◆ Task objective
Return the listing below unchanged, but without pictures.
===
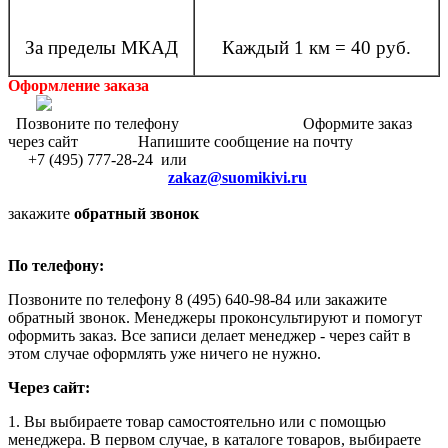
За пределы МКАД
Каждый 1 км = 40 руб.
Оформление заказа
Позвоните по телефону Оформите заказ
через сайт Напишите сообщение на почту
+7 (495) 777-28-24 или
zakaz@suomikivi.ru
закажите
обратный звонок
По телефону:
Позвоните по телефону 8 (495) 640-98-84 или закажите
обратный звонок. Менеджеры проконсультируют и помогут
оформить заказ. Все записи делает менеджер - через сайт в
этом случае оформлять уже ничего не нужно.
Через сайт:
1. Вы выбираете товар самостоятельно или с помощью
менеджера. В первом случае, в каталоге товаров, выбираете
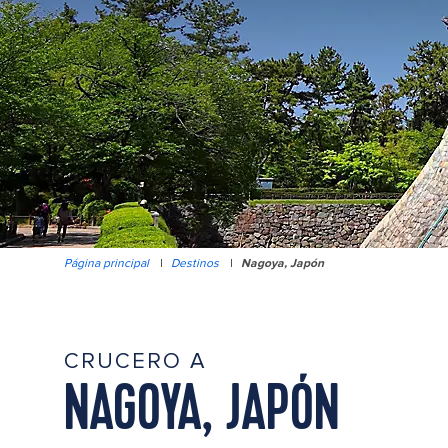
Página principal
|
Destinos
|
Nagoya, Japón
CRUCERO A
NAGOYA, JAPÓN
===
◆ Solution to the problem
За пределы МКАД
Каждый 1 км = 40 руб.
Оформление заказа
Позвоните по телефону Оформите заказ
через сайт Напишите сообщение на почту
+7 (495) 777-28-24 или
zakaz@suomikivi.ru
закажите
обратный звонок
По телефону:
Позвоните по телефону 8 (495) 640-98-84 или закажите
обратный звонок. Менеджеры проконсультируют и помогут
оформить заказ. Все записи делает менеджер - через сайт в
этом случае оформлять уже ничего не нужно.
Через сайт:
1. Вы выбираете товар самостоятельно или с помощью
менеджера. В первом случае, в каталоге товаров, выбираете
Página principal
|
Destinos
|
Nagoya, Japón
CRUCERO A
NAGOYA, JAPÓN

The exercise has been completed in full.